Salmon farms, like pig farms, chicken farms, and feed lots for cattle, are incredibly filthy places. Situating them in the world’s richest and most biologically valuable habitat on the planet was a sin of the first order. The fact that the people responsible for siting for these foul, lousy operations were working according to the antediluvian principle that the solution to pollution is dilution, and were completely unconcerned with the migratory routes of salmon, is a big time crime.

In 1992 fish farm feedlots were built on the migratory route of Fraser sockeye. The numbers of those fish promptly went into steep decline. Many discrete stocks make up the entire Fraser sockeye run. Most of the sockeye migrate past the Discovery  Islands. The sockeye bound for the Harrison River do not. In contrast to the many Fraser Sockeye runs, the Harrison fish increased in abundance. Then fish farms were sited along their migratory route. A generation after these farms went into production, the Harrison sockeye began dying unspawned in alarming numbers.

It turns out that a single salmon farm with 1,000,000 fish can shed 60 billion viral particles per hour during a disease outbreak. It seems obvious that the big killer of Fraser Sockeye may be  viral leukemia they are picking up when swimming past fish farms.

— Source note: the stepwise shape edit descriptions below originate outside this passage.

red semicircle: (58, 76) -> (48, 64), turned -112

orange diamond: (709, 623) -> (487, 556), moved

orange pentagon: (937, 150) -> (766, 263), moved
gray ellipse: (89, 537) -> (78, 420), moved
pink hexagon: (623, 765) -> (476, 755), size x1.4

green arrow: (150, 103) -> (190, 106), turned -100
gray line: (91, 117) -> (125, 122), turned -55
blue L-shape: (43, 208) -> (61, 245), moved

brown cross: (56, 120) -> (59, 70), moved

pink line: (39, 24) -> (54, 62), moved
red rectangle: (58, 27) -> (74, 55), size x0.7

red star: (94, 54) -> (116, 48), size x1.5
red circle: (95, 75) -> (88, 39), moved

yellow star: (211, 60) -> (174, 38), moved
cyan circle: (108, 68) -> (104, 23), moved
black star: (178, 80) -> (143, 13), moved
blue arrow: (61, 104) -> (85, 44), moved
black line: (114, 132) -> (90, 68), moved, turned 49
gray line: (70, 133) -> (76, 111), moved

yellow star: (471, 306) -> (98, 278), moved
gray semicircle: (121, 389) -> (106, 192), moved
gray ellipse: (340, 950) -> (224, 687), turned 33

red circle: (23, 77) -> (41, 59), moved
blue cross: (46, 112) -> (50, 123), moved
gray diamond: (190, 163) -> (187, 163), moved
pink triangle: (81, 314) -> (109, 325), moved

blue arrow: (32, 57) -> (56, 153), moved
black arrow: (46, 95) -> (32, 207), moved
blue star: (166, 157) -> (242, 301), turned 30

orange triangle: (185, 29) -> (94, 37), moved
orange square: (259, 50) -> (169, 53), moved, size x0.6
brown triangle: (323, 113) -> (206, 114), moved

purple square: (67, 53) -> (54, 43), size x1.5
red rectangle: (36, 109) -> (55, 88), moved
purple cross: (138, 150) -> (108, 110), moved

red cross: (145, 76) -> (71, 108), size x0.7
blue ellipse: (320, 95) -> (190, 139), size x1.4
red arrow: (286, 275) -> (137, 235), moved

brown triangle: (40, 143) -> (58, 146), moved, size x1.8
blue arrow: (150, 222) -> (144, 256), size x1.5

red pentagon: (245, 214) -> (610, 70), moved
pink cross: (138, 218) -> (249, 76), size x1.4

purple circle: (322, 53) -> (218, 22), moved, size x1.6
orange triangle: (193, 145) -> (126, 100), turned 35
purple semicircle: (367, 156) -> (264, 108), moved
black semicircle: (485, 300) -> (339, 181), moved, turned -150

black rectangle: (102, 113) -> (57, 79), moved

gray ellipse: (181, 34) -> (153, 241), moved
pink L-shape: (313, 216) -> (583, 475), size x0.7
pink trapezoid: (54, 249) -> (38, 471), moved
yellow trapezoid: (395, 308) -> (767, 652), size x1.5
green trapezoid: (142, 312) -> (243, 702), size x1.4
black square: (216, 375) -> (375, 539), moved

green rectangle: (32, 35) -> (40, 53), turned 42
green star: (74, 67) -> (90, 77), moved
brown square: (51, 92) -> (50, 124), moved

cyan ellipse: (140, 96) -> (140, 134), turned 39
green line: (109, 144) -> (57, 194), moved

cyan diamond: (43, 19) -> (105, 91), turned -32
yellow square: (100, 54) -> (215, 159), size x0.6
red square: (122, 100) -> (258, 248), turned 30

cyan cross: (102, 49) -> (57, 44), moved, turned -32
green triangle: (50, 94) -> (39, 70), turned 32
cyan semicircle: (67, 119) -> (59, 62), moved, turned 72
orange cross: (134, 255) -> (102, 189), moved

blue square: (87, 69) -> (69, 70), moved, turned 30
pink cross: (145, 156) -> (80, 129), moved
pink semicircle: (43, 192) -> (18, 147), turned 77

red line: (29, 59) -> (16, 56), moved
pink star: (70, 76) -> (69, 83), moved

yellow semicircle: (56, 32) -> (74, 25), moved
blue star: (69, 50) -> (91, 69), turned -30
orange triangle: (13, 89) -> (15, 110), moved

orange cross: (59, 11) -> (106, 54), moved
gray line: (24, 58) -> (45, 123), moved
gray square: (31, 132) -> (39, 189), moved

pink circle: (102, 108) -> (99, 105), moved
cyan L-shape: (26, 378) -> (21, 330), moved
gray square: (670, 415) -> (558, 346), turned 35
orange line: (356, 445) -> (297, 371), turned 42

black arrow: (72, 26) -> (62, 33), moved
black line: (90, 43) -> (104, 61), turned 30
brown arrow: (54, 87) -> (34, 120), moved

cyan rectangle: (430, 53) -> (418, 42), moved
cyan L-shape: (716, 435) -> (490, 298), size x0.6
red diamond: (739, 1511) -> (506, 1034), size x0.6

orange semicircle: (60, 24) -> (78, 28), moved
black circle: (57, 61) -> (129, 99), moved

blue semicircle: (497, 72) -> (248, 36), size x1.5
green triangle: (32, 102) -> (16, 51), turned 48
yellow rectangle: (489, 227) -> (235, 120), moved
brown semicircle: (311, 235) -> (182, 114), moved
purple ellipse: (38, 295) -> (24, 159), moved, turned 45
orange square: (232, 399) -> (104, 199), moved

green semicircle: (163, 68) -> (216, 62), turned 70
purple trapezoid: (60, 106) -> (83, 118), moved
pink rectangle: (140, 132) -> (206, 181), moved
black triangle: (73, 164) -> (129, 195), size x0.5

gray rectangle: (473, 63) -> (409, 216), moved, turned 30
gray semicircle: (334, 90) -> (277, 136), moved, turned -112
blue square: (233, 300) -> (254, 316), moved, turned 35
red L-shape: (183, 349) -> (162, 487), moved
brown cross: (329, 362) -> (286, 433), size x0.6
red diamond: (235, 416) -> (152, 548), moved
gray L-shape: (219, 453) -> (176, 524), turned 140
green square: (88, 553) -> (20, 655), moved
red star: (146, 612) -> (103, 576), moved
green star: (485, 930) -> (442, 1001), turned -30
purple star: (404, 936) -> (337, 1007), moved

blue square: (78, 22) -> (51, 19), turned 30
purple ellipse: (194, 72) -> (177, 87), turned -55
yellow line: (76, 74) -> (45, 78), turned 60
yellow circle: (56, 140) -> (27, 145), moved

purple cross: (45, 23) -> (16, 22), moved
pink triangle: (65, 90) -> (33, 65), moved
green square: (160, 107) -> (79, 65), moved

Dr. Millar published her findings in the prestigious Journal Science.  For her efforts she should have been given the highest praise and lavish funding to continue her good work on behalf of fish and us, right? I’m afraid not.

The privy council has forbidden her to speak to the press. She has not been allowed to attend meetings. Her research funding has been cut. The behaviour of her colleagues in FOC suggests that they have been told to treat her as persona non grata. When she arrived to testify before the Cohen Commission, an inquiry into the problems of Fraser Salmon, she was flanked by men in dark suits with ear buds, as if she was a Nazi war criminal on trial in Israel.

The scandalous treatment of Dr. Millar goes right to rot and disease in the highest echelons of the federal government. This is not Syria. In this country, we expect our leaders to encourage free and open scientific inquiry, especially when one of our most precious resources, Pacific Salmon is clearly at great risk.

Write the PM and your MP. Ask Harper how this could happen Canada.